- [The problem]: Quote all lines below exactly. Images stay out.

- [Data in this exercise]:
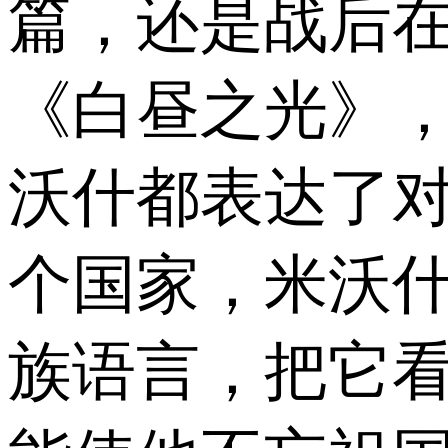
篇，还是战后
《白昼之光》
沃什都表达了
个国家，米沃
族语言，把它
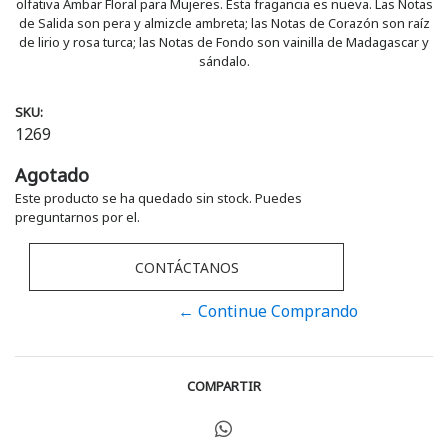
olfativa Ámbar Floral para Mujeres. Esta fragancia es nueva. Las Notas
de Salida son pera y almizcle ambreta; las Notas de Corazón son raíz
de lirio y rosa turca; las Notas de Fondo son vainilla de Madagascar y
sándalo.
SKU:
1269
Agotado
Este producto se ha quedado sin stock. Puedes
preguntarnos por el.
CONTÁCTANOS
← Continue Comprando
COMPARTIR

- [Response area]:
篇，还是战后
《白昼之光》
沃什都表达了
个国家，米沃
族语言，把它
olfativa Ámbar Floral para Mujeres. Esta fragancia es nueva. Las Notas
de Salida son pera y almizcle ambreta; las Notas de Corazón son raíz
de lirio y rosa turca; las Notas de Fondo son vainilla de Madagascar y
sándalo.
SKU:
1269
Agotado
Este producto se ha quedado sin stock. Puedes
preguntarnos por el.
CONTÁCTANOS
← Continue Comprando
COMPARTIR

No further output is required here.